Problem Description#
Check out the problem on Leetcode
Given a non-negative integer \(c\), decide whether there exists two integers \(a\) and \(b\) such that \(a^2+b^2=c\)
Solution#
Try different combinations of \((a,b)\), adjusting the guess each time based on whether their sum is too large or too small. I define \(a\) as the smaller value and \(b\) as the larger value.
Initial values#
- \(a=0\)
- \(b^2>=c\)
- \(\text{sum}=b^2\)
Finding the solution#
If the sum is too big, then make \(b\) smaller. If it is too large, make \(a\) larger. Stop when \(a>b\).
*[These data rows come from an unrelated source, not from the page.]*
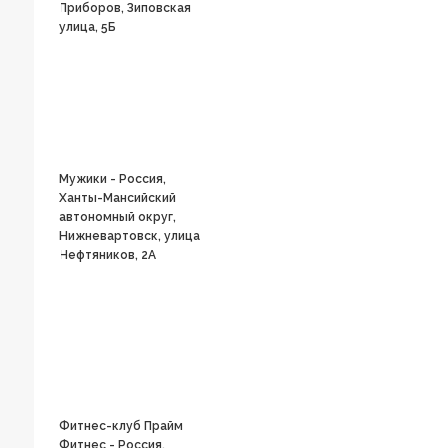
Приборов, Зиповская
улица, 5Б
Мужики - Россия,
Ханты-Мансийский
автономный округ,
Нижневартовск, улица
Нефтяников, 2А
Фитнес-клуб Прайм
Фитнес - Россия,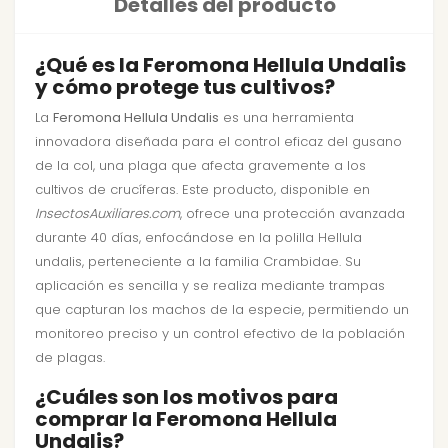
Detalles del producto
¿Qué es la Feromona Hellula Undalis
y cómo protege tus cultivos?
La
Feromona Hellula Undalis
es una herramienta
innovadora diseñada para el control eficaz del gusano
de la col, una plaga que afecta gravemente a los
cultivos de crucíferas. Este producto, disponible en
InsectosAuxiliares.com
, ofrece una protección avanzada
durante 40 días, enfocándose en la polilla Hellula
undalis, perteneciente a la familia Crambidae. Su
aplicación es sencilla y se realiza mediante trampas
que capturan los machos de la especie, permitiendo un
monitoreo preciso y un control efectivo de la población
de plagas.
¿Cuáles son los motivos para
comprar la Feromona Hellula
Undalis?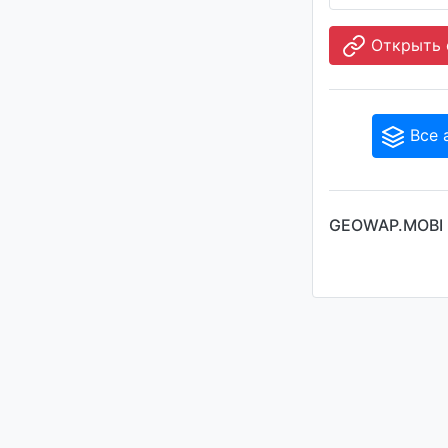
Открыть 
Все 
GEOWAP.MOBI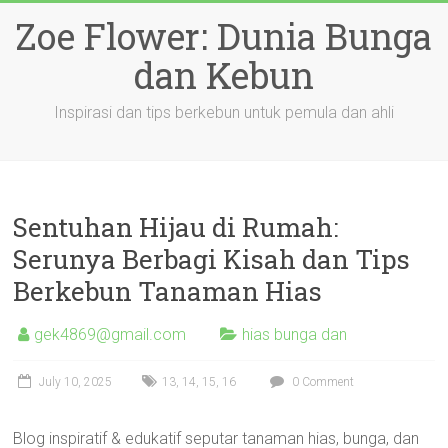
Skip
Zoe Flower: Dunia Bunga
to
content
dan Kebun
Inspirasi dan tips berkebun untuk pemula dan ahli
Sentuhan Hijau di Rumah:
Serunya Berbagi Kisah dan Tips
Berkebun Tanaman Hias
gek4869@gmail.com
hias bunga dan
July 10, 2025
13
,
14
,
15
,
16
0 Comment
Blog inspiratif & edukatif seputar tanaman hias, bunga, dan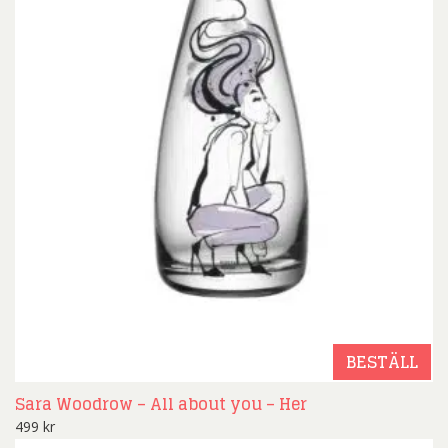
BESTÄLL
Sara Woodrow – All about you – Her
499
kr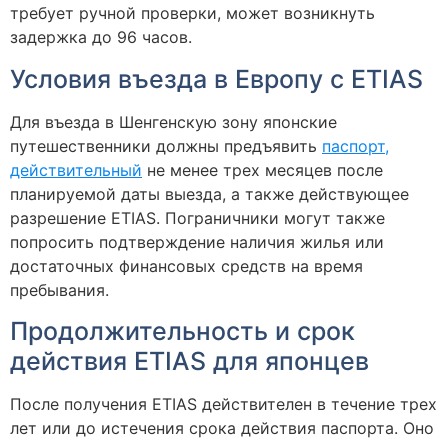
требует ручной проверки, может возникнуть
задержка до 96 часов.
Условия въезда в Европу с ETIAS
Для въезда в Шенгенскую зону японские
путешественники должны предъявить
паспорт,
действительный
не менее трех месяцев после
планируемой даты выезда, а также действующее
разрешение ETIAS. Пограничники могут также
попросить подтверждение наличия жилья или
достаточных финансовых средств на время
пребывания.
Продолжительность и срок
действия ETIAS для японцев
После получения ETIAS действителен в течение трех
лет или до истечения срока действия паспорта. Оно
Optimising sum calculation#
\((a+1)^2 = a^2+2a+1\)
\((b-1)^2 = b^2-2b+1\)
We can use this to update sum:
\((a+1)^2+b^2 = a^2+2a+1+b^2\)
\( \quad \quad \quad \quad \quad \ \ \ = \text{sum} + 2a + 1\)
Therefore, instead of recalculating the sum each time using a*a+b*b, we can instead use these formulae. For example, if increasing a, sum += 2a+1.
Complexity#
Time complexity: O(\(\sqrt{n}\) )
Space complexity: O(1)
Code#
bool judgeSquareSum(const int& c) {
// let a<=b
unsigned int a = 0;
unsigned int b = ceil(sqrt(c));
unsigned int sum = b*b;
while(a<=b){
if(sum==c){
return true;
}
else if(sum<c){
// increase a
// (a+1)^2 = a^2 +2a+1
sum += 2*a+1;
a++;
}
else{
// decrease b
// (b-1)^2 = b^2-2b+1
sum += 1-2*b;
b--;
}
}
return false;
}